In general, temperature had a clear effect on seed oil content and fatty acid composition. The higher the temperature at seed maturation, the lower the seed oil content and yield of unsaturated fatty acid, such as that of linoleic acid (C18:3) (Fig. 3). High temperatures during the seed maturation stage are an important factor limiting the yield in many oilseed rape production regions, such as the middle and lower reach of the Yangtze Valley of China. Our experiment revealed that the increase in temperature caused the downregulation of several genes associated with red light response, photosynthesis, gibberellic acid stimulus response, and translational elongations (Fig. 6), as well as genes associated with lipid metabolism, such as BnLEC1, BnWRI1, BnFAD2, BnFAD3, and BnLPAT2 (Fig. 7). In contrast, the decrease in temperature led not only to the upregulation of the aforementioned lipid genes, but also to the upregulation of the genes associated with transcription regulation, embryonic development, protein biosynthesis, protein amino acid phosphorylation, and stress response. We noticed that BnABA3, an important regulatory factor in ABA signal transduction, was upregulated by higher temperatures. Since ABA plays important role in seed maturation and dormancy. This may contribute to the acceleration of seed maturation and less accumulation of seed storages under higher-temperature conditions. Tchagang et al. (2009) developed a dynamic regulatory map for understanding the interaction between transcription factors and their target genes and predicted the leading roles of LEC1, LEC2, WRI1, FUS3, MYB30, and ABI3 in controlling B. napus seed development and fatty acid metabolism. Our study indicates that temperature significantly affected the expression of BnLEC1, BnWRI1, BnABI3, and BnFUS3. However, neither the interaction between temperature and genotype nor genotype or temperature alone affected the expression of two other transcription factors that regulate seed development, MYB30 and LEC2.

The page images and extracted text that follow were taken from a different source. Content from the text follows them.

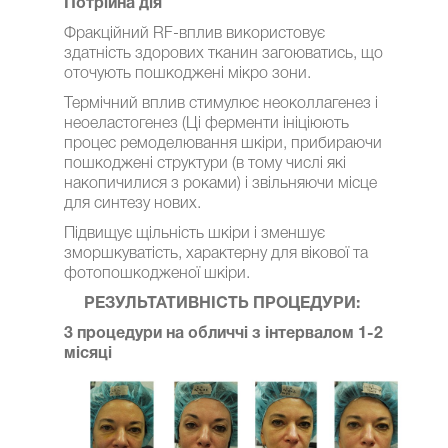
Потрійна дія
Фракційний RF-вплив використовує
здатність здорових тканин загоюватись, що
оточують пошкоджені мікро зони.
Термічний вплив стимулює неоколлагенез і
неоеластогенез (Ці ферменти ініціюють
процес ремоделювання шкіри, прибираючи
пошкоджені структури (в тому числі які
накопичилися з роками) і звільняючи місце
для синтезу нових.
Підвищує щільність шкіри і зменшує
зморшкуватість, характерну для вікової та
фотопошкодженої шкіри.
РЕЗУЛЬТАТИВНІСТЬ ПРОЦЕДУРИ:
3 процедури на обличчі з інтервалом 1-2
місяці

We analyzed the expression profiles of two NILs in response to temperature during seed development and revealed the molecular nature of the genotypic divergence, temperature, and interaction effects between genotype and temperature that lead to seed qualitative trait differences. This work contributes to knowledge on the molecular nature underlying QTLs and the G × T effect. Our findings are also helpful for map-based cloning of the major genes contributing to oil QTLs, the genetic engineering of major regulatory genes for fatty acid accumulation, and improving crop cultivation practices for a higher and more stable seed oil production of oilseed rape.